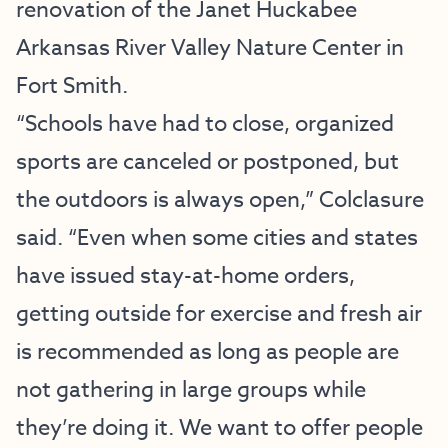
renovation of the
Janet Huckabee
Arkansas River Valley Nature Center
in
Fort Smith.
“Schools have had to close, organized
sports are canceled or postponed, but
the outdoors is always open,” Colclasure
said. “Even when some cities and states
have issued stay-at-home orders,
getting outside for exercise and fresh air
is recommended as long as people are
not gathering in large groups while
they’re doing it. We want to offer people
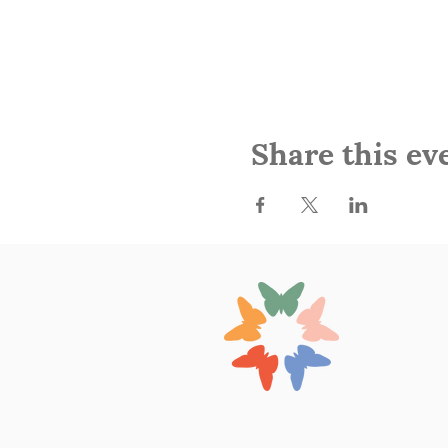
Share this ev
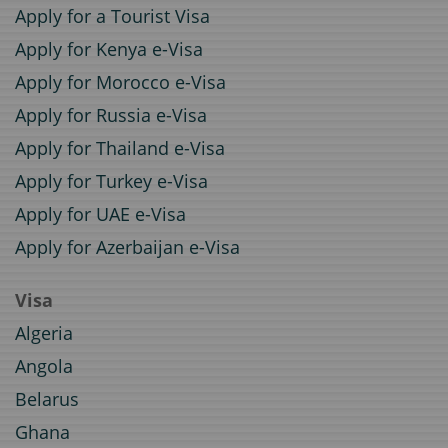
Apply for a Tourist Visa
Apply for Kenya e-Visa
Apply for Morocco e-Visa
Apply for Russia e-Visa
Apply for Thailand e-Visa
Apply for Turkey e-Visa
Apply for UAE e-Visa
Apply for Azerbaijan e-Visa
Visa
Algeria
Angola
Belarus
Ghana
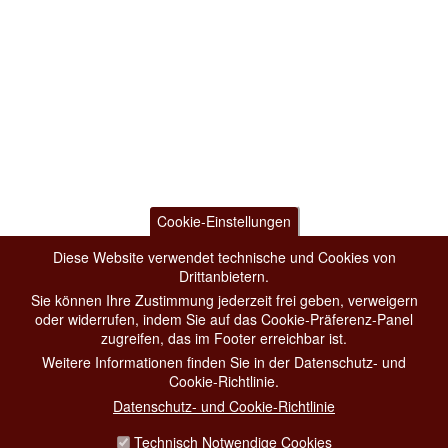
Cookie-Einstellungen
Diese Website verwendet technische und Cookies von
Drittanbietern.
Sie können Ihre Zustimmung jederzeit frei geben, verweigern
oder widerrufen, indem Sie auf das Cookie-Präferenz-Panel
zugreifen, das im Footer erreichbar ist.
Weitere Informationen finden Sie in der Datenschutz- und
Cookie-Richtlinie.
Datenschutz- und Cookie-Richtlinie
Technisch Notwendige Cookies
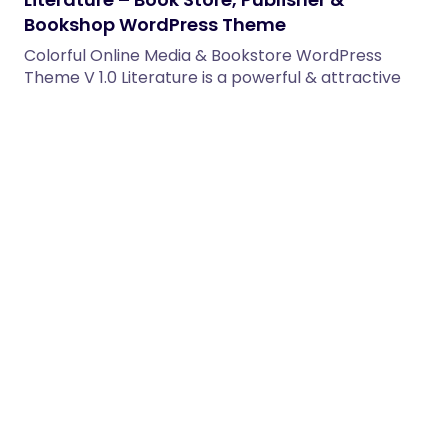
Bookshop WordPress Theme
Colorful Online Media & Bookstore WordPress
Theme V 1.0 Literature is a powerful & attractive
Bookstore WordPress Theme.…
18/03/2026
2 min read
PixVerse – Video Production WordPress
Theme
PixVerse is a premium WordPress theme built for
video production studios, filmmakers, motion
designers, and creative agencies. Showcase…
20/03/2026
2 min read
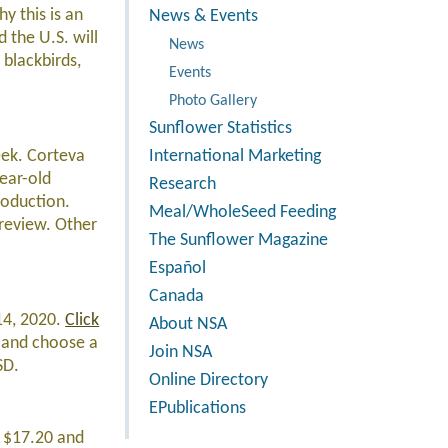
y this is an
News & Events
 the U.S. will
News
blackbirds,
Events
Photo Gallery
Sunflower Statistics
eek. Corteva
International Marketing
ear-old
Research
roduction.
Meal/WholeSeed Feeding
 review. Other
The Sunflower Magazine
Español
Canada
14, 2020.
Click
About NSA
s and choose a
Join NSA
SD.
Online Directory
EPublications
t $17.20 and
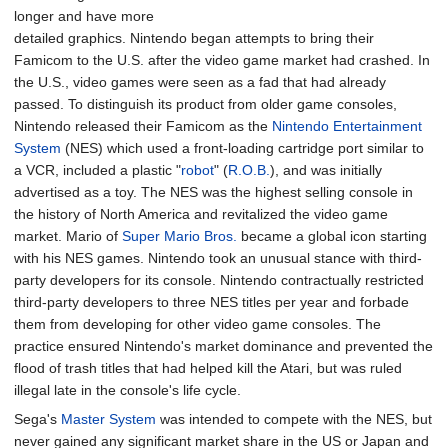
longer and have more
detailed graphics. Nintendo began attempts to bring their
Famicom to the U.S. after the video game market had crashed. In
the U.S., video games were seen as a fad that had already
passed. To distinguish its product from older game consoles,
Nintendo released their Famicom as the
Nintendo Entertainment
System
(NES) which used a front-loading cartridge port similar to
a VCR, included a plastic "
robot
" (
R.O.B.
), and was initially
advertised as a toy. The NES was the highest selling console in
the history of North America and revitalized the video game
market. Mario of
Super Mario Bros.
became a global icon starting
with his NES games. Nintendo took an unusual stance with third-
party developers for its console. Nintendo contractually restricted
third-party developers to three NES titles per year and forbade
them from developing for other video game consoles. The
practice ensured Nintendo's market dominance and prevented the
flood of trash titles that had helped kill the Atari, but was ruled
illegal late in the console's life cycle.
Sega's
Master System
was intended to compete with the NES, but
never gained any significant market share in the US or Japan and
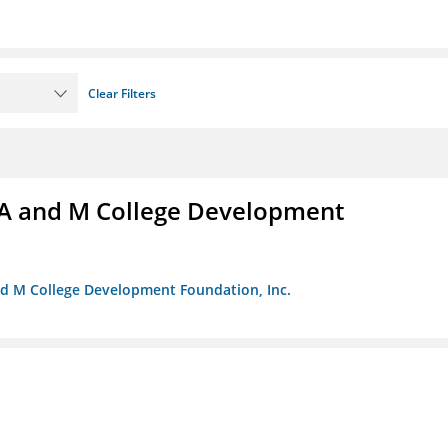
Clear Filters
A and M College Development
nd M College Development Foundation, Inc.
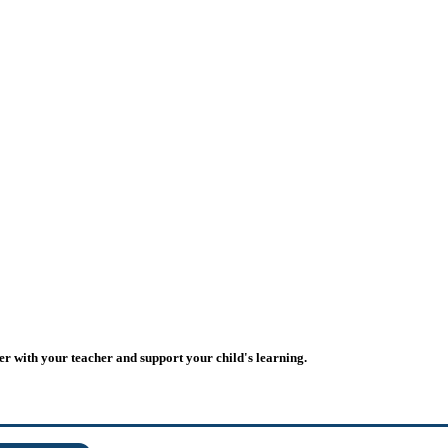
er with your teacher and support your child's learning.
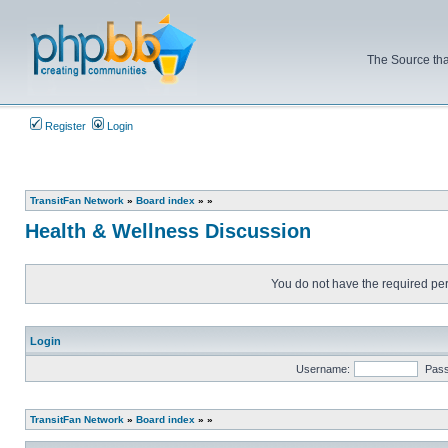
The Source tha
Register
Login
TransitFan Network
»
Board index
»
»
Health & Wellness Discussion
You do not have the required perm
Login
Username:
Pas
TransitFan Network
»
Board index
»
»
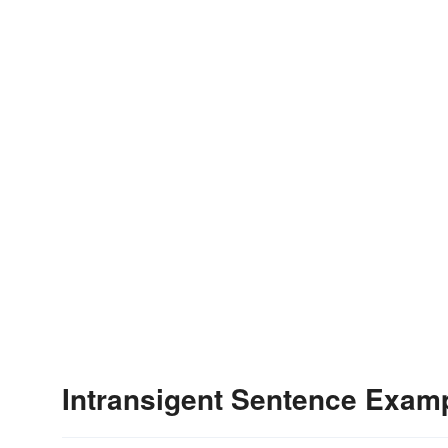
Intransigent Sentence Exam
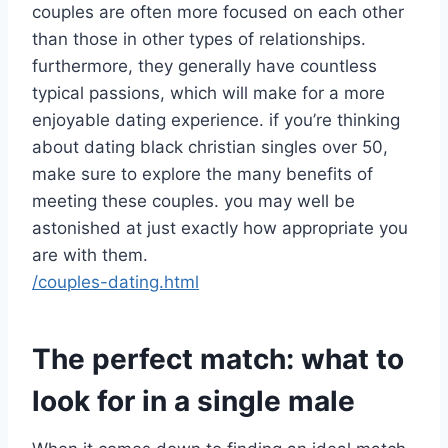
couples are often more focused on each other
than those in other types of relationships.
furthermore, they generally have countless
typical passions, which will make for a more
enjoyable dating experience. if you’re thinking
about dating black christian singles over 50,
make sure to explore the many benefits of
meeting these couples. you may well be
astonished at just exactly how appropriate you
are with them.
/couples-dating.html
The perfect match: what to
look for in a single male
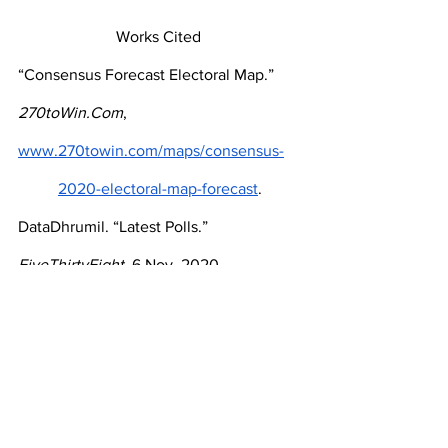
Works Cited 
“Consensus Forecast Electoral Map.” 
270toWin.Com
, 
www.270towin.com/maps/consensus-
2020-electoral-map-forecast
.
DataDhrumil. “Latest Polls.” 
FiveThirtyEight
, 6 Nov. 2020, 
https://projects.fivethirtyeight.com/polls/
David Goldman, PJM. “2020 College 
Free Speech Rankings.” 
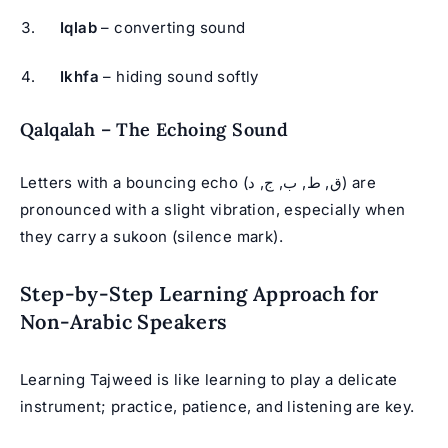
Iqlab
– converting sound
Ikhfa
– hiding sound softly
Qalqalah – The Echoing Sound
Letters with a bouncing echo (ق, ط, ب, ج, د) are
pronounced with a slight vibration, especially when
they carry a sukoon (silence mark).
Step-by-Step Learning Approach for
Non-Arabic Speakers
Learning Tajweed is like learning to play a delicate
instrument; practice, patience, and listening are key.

= = =

When you print the records above, keep them exact and leave out the pictures.

- _SOLUTION TO THIS PROBLEM_:
renovation of the
Janet Huckabee
Arkansas River Valley Nature Center
in
Fort Smith.
“Schools have had to close, organized
sports are canceled or postponed, but
the outdoors is always open,” Colclasure
said. “Even when some cities and states
have issued stay-at-home orders,
getting outside for exercise and fresh air
is recommended as long as people are
not gathering in large groups while
they’re doing it. We want to offer people
Share this ev
Apply for a Tourist Visa
Apply for Kenya e-Visa
Apply for Morocco e-Visa
Apply for Russia e-Visa
Apply for Thailand e-Visa
Apply for Turkey e-Visa
Apply for UAE e-Visa
Apply for Azerbaijan e-Visa
Visa
Algeria
Angola
Belarus
Ghana
Cookie-Einstellungen
Diese Website verwendet technische und Cookies von
Drittanbietern.
Sie können Ihre Zustimmung jederzeit frei geben, verweigern
oder widerrufen, indem Sie auf das Cookie-Präferenz-Panel
zugreifen, das im Footer erreichbar ist.
Weitere Informationen finden Sie in der Datenschutz- und
Cookie-Richtlinie.
Datenschutz- und Cookie-Richtlinie
Technisch Notwendige Cookies
Bookshop WordPress Theme
Colorful Online Media & Bookstore WordPress
Theme V 1.0 Literature is a powerful & attractive
Bookstore WordPress Theme.…
18/03/2026
2 min read
PixVerse – Video Production WordPress
Theme
PixVerse is a premium WordPress theme built for
video production studios, filmmakers, motion
designers, and creative agencies. Showcase…
20/03/2026
2 min read
y this is an
News & Events
 the U.S. will
News
blackbirds,
Events
Photo Gallery
Sunflower Statistics
eek. Corteva
International Marketing
ear-old
Research
roduction.
Meal/WholeSeed Feeding
 review. Other
The Sunflower Magazine
Español
Canada
14, 2020.
Click
About NSA
s and choose a
Join NSA
SD.
Online Directory
EPublications
t $17.20 and
longer and have more
detailed graphics. Nintendo began attempts to bring their
Famicom to the U.S. after the video game market had crashed. In
the U.S., video games were seen as a fad that had already
passed. To distinguish its product from older game consoles,
Nintendo released their Famicom as the
Nintendo Entertainment
System
(NES) which used a front-loading cartridge port similar to
a VCR, included a plastic "
robot
" (
R.O.B.
), and was initially
advertised as a toy. The NES was the highest selling console in
the history of North America and revitalized the video game
market. Mario of
Super Mario Bros.
became a global icon starting
with his NES games. Nintendo took an unusual stance with third-
party developers for its console. Nintendo contractually restricted
third-party developers to three NES titles per year and forbade
them from developing for other video game consoles. The
practice ensured Nintendo's market dominance and prevented the
flood of trash titles that had helped kill the Atari, but was ruled
illegal late in the console's life cycle.
Sega's
Master System
was intended to compete with the NES, but
never gained any significant market share in the US or Japan and
Clear Filters
A and M College Development
nd M College Development Foundation, Inc.
er with your teacher and support your child's learning.
The Source tha
Register
Login
TransitFan Network
»
Board index
»
»
Health & Wellness Discussion
You do not have the required perm
Login
Username:
Pas
TransitFan Network
»
Board index
»
»
Intransigent Sentence Exam
couples are often more focused on each other
than those in other types of relationships.
furthermore, they generally have countless
typical passions, which will make for a more
enjoyable dating experience. if you’re thinking
about dating black christian singles over 50,
make sure to explore the many benefits of
meeting these couples. you may well be
astonished at just exactly how appropriate you
are with them.
/couples-dating.html
The perfect match: what to
look for in a single male
Works Cited 
“Consensus Forecast Electoral Map.” 
270toWin.Com
, 
www.270towin.com/maps/consensus-
2020-electoral-map-forecast
.
DataDhrumil. “Latest Polls.” 
FiveThirtyEight
, 6 Nov. 2020, 
https://projects.fivethirtyeight.com/polls/
David Goldman, PJM. “2020 College 
Free Speech Rankings.” 
Iqlab
– converting sound
Ikhfa
– hiding sound softly
Qalqalah – The Echoing Sound
Letters with a bouncing echo (ق, ط, ب, ج, د) are
pronounced with a slight vibration, especially when
they carry a sukoon (silence mark).
Step-by-Step Learning Approach for
Non-Arabic Speakers
Learning Tajweed is like learning to play a delicate
instrument; practice, patience, and listening are key.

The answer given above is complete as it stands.